Илья
За окном, не переставая, падает
снег. Самая настоящая метель разыгралась. Сугробы по колено,
деревья укрыты толстым белым покрывалом. Вечернее небо заволокло
сизой дымкой. Зима…
Мария Семёновна, или, как привычнее,
баба Маша, наблюдая за происходящим, без конца охает и хватается за
сердце. Картина, надо признать, та ещё: я сижу за столом, на
котором лежат медицинские принадлежности и пропитанные кровью
тряпки. Слева от меня с сосредоточенным выражением лица пыхтит её
соседка, с энтузиазмом при этом ковыряя раскалёнными щипцами плечо,
залитое тёмно-алой жидкостью.
– От она зараза, – довольно
улыбается, бросая в миску пойманную мной шальную пулю.
– Ой, кровища-то как хлещет, Гал! –
наклоняясь ближе, всплёскивает руками донельзя перепуганная баба
Маша.
– Не стойте над душой, Марь Семённа!
Щас остановим, тут шить надобно.
Ну зашибись.
– А вы себе пока ваколординчика
накапайте. Ишь разнервничались как! Не хватало инфаркт словить! Мне
потом ещё и вас откачивать? У меня вон дома коты некормленые и
муж!
– Ох, ужас какой! Илья, Илья! –
тяжко вздыхает пожилая женщина в ответ. – Говорила ж я, доведёт
тебя кривая дорожка до бяды! Нате вот, полюбуйтесь! Как в воду
глядела!
– Не драматизируй, баб Маш, – тянусь
к пачке с куревом. – Лучше пожрать организуй.
– Больно будет. Терпи, мой хороший,
лады? – воодушевлённо предупреждает меня мой доктор.
Молча вставляю в рот сигарету и
чиркаю зажигалкой. Что-что, а терпеть приучен с детства.
– Вырос-таки бандюганом, –
продолжает причитать Семёновна, разогревая пузатую кастрюлю на
плите. – Дурная кровь взяла своё. Весь в папашу! А таким пацанёнком
рос смышлёным! Эх…
– Ну харэ уже, – пытаюсь оборвать её
эмоциональный монолог, но, увы, как обычно, ни хрена из этого не
выходит. Её, коль разошлась, уже не остановить. Пока сама не
остынет.
– Думала хать после армии
угомониссе! Учиться пойдёшь в институт. Полезную профессию освоишь.
Ты ж пожарным хотел стать или спасателем.
Профессия. Институт...
Невесело усмехаюсь. Порой жизнь
ставит тебя в такие рамки, что все твои «хочу» приходится
затолкнуть поглубже, действуя согласно обозначившимся
обстоятельствам.
– Хорошо что мать твоя, Наташка,
ничего этого не видит! – громко шмыгает носом и ставит на стол
тарелку с ароматно пахнущим борщом.
Резкая боль в плече, похожая на
укусы десятка пчёл, вынуждает вынырнуть из тяжёлых воспоминаний,
связанных с потерей самого близкого для меня человека.
– Ещё немного, – наклоняясь ближе,
приговаривает «хирург». – Края раны как следует прихвачу…
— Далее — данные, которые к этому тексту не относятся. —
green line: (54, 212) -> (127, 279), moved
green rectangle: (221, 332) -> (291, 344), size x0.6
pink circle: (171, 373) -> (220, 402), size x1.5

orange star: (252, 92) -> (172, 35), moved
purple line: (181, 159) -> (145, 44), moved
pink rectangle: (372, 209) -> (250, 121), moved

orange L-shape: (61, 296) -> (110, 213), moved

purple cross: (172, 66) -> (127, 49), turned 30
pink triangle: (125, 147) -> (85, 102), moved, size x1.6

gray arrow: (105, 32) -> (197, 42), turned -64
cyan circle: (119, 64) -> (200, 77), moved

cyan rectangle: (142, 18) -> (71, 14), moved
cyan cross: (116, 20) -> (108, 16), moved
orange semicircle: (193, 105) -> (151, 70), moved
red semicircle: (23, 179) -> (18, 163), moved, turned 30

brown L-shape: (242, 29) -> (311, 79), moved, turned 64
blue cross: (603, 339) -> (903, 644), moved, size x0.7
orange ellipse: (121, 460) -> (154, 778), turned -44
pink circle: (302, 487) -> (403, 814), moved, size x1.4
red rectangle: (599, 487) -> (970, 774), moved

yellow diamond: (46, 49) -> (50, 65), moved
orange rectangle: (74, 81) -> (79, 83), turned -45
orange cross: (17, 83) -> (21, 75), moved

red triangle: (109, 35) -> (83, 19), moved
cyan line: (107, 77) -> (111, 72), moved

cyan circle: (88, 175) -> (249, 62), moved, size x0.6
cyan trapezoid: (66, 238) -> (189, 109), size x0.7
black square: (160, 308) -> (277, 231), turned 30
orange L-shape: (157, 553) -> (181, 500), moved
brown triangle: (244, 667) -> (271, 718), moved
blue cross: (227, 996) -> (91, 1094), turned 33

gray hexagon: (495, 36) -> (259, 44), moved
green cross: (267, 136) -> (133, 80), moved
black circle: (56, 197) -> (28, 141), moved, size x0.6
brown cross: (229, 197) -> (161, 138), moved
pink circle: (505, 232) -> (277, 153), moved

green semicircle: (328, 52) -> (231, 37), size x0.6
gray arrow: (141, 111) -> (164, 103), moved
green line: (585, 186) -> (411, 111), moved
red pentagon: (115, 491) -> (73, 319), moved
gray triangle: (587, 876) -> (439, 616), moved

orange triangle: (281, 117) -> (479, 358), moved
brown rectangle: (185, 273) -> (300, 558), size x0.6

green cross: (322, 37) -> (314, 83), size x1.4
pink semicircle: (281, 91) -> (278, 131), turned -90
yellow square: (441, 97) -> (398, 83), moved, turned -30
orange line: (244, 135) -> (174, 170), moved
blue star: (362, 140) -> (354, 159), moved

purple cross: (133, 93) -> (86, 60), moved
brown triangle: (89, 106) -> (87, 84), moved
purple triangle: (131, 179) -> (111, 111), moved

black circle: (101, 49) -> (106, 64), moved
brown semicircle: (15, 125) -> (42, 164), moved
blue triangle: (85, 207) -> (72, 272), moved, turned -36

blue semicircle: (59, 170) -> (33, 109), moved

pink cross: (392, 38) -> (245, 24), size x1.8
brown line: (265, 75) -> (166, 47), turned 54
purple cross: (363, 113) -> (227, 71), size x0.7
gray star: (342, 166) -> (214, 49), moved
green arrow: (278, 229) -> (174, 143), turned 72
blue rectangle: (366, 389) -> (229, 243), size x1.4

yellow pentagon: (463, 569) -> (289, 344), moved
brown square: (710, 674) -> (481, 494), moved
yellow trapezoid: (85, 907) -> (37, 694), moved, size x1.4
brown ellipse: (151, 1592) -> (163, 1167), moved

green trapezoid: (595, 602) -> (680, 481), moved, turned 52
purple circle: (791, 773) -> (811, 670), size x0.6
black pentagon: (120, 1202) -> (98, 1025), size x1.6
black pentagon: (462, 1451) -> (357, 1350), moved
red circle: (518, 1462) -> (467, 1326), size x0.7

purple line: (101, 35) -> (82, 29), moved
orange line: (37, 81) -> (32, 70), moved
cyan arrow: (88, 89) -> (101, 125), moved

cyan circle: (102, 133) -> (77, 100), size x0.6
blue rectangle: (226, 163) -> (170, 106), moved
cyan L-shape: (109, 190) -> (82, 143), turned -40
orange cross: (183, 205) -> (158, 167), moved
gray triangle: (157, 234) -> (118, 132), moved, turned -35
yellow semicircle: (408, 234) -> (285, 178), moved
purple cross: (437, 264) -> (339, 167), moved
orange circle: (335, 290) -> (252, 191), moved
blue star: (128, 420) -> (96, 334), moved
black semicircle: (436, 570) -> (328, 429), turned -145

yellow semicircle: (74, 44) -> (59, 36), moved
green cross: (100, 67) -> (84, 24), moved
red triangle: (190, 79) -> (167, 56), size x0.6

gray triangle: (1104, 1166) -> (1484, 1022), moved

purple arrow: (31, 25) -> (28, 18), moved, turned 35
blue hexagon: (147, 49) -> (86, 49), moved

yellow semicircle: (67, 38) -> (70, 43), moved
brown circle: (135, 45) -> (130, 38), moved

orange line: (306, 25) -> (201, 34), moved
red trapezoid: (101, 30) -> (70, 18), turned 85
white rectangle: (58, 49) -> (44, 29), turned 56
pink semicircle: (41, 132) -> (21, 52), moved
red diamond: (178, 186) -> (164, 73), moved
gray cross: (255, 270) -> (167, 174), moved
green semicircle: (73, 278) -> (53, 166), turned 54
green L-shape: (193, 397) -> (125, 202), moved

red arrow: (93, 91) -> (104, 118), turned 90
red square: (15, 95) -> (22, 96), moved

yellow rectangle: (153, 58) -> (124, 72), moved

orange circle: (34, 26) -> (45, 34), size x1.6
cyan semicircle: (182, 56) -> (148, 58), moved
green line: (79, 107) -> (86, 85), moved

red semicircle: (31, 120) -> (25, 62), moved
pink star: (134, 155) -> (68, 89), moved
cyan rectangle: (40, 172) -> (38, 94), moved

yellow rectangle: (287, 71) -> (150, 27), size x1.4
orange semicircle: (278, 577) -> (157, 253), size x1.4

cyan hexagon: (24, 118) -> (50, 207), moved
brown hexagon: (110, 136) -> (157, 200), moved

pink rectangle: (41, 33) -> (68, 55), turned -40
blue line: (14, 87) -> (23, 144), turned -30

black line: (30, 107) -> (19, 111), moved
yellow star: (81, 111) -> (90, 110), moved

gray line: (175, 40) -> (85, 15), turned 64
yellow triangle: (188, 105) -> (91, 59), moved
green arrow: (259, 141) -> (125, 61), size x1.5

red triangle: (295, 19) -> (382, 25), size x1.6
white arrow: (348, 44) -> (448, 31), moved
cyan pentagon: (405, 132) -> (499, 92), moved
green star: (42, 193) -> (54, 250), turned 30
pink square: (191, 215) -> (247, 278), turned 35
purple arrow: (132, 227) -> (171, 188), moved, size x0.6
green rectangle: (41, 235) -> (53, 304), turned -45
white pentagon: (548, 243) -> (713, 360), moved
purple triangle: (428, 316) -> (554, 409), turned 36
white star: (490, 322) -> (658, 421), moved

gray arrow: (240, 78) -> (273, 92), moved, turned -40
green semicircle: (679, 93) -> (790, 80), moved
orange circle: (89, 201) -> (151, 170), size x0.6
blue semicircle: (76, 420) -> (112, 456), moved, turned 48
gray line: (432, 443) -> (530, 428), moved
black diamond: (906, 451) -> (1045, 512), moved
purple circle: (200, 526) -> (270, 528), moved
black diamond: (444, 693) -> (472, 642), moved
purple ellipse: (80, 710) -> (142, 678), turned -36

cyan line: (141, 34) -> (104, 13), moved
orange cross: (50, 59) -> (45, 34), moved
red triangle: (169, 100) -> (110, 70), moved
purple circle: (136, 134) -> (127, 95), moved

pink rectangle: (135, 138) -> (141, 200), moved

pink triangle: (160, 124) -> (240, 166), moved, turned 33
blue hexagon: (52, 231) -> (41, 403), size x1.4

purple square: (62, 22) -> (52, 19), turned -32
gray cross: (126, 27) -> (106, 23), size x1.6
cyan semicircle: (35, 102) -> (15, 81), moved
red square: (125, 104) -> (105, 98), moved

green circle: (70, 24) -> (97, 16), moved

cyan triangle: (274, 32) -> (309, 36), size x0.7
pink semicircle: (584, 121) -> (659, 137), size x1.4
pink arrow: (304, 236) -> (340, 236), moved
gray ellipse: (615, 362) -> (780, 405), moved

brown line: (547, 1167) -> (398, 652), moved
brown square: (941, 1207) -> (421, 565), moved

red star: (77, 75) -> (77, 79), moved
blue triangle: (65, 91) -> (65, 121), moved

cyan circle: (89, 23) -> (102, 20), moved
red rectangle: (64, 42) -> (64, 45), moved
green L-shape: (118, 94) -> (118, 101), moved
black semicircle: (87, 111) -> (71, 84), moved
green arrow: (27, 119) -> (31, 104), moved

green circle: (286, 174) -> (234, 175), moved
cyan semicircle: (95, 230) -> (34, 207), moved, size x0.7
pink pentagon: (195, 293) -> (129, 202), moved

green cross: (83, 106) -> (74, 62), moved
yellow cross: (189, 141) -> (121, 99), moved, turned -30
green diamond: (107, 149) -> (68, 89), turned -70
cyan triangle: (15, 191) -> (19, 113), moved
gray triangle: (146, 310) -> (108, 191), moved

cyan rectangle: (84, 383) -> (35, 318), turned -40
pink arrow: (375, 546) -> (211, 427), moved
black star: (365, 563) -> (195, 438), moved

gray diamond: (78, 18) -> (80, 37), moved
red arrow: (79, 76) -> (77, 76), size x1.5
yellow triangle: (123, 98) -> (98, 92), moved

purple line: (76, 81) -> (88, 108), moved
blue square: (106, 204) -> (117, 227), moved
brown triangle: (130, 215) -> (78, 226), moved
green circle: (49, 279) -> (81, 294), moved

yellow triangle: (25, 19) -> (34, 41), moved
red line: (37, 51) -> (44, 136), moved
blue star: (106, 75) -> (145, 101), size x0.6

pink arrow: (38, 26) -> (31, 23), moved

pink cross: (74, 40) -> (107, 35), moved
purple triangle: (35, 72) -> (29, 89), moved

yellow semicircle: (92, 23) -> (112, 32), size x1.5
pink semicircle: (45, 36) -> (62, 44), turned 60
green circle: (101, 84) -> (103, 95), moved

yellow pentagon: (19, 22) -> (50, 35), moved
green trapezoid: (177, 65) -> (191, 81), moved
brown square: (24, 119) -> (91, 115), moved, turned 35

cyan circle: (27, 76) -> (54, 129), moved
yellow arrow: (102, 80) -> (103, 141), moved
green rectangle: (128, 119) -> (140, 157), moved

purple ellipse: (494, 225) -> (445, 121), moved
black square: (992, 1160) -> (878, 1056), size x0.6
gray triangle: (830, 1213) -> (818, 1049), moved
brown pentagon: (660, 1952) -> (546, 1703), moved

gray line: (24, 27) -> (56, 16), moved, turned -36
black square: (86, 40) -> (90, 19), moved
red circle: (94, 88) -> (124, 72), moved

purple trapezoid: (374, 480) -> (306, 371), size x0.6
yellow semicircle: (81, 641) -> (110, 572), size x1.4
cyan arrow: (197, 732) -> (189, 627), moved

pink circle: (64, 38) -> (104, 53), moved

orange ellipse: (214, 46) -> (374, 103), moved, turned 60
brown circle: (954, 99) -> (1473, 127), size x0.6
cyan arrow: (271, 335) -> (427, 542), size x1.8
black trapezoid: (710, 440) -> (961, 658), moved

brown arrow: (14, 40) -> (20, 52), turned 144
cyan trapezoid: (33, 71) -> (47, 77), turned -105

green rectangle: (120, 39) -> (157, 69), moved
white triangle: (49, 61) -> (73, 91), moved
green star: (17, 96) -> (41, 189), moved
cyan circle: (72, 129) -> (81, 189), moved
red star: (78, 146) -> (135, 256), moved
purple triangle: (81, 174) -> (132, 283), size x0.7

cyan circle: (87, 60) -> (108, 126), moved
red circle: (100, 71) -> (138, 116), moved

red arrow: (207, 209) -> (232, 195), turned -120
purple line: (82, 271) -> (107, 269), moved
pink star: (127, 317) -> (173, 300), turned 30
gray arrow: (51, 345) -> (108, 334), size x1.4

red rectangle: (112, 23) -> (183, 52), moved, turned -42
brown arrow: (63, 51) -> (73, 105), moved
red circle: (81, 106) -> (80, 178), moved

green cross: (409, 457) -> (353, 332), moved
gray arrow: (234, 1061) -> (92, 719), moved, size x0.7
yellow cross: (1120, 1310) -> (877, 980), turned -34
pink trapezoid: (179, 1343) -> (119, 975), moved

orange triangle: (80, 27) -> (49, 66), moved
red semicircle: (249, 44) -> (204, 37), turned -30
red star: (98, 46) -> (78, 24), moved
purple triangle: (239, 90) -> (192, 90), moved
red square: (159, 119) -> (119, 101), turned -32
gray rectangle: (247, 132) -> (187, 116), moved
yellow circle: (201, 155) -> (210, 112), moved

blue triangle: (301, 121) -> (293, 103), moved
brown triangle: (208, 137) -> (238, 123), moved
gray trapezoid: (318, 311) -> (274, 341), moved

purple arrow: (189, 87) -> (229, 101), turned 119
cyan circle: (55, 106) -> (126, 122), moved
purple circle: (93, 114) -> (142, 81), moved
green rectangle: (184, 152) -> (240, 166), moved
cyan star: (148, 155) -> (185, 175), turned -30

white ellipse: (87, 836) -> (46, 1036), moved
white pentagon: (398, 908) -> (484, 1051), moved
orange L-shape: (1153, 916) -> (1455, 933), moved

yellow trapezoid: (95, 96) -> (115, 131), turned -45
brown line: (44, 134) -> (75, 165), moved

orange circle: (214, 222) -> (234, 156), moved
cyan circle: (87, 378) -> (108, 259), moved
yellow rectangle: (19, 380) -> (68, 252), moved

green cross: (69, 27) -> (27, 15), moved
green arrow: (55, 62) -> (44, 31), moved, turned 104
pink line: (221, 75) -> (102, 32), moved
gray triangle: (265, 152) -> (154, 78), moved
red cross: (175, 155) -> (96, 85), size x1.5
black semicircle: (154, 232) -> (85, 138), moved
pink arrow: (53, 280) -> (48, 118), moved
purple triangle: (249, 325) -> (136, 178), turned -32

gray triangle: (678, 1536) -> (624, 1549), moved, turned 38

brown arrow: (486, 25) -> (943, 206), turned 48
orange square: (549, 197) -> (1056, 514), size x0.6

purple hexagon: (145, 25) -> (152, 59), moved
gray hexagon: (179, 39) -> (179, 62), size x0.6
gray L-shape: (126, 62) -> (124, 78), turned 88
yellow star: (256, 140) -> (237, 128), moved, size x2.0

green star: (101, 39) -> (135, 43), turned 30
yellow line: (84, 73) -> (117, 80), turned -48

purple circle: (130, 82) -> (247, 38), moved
Затягиваюсь до рези в лёгких.
Медленно выпускаю дым, стараясь не обращать внимания на её
манипуляции, вызывающие до одури неприятные ощущения.
Швея-мотористка херова.
– Повезло тебе, Илюха, что я во
время второй Чеченской работала полевым врачом, – хвалится тётя
Галя.
– Повезло, – соглашаюсь, слегка
качнув головой.
– Повязку наложим и всё, как
новенький будешь!
– Отрадно.
– Эти две таблетки выпьешь сейчас.
Остальное завтра и в течение пяти дней. Пропускать нельзя. Понял? –
угрожающе сдвигает широкие брови к переносице, и я (про себя,
естественно) снова отмечаю её сходство с Брежневым. – Готово!
Зацените!
Проходит ещё пара мучительно долгих
минут, и бабы наконец сваливают из кухни. Семёновна, не прекращая
сыпать междометиями, отправляется провожать соседку восвояси,
оставляя меня в желанном одиночестве.
Как только за ними закрывается
дверь, вздыхаю с нескрываемым облегчением. Башка раскалывается от
их неугомонной трескотни. Перегруз.
Пододвигаю к себе тарелку, отламываю
кусок от свежевыпеченной булки хлеба и принимаюсь за ужин. У бабы
Маши всегда отменная жратва. От одного только запаха желудок
нещадно сводит.
*********
Вырубает меня надолго. Снится
какая-то нервирующая муть. Погоня. Обстрел. Видимо, подуставший
мозг всё ещё стремится проанализировать случившееся накануне.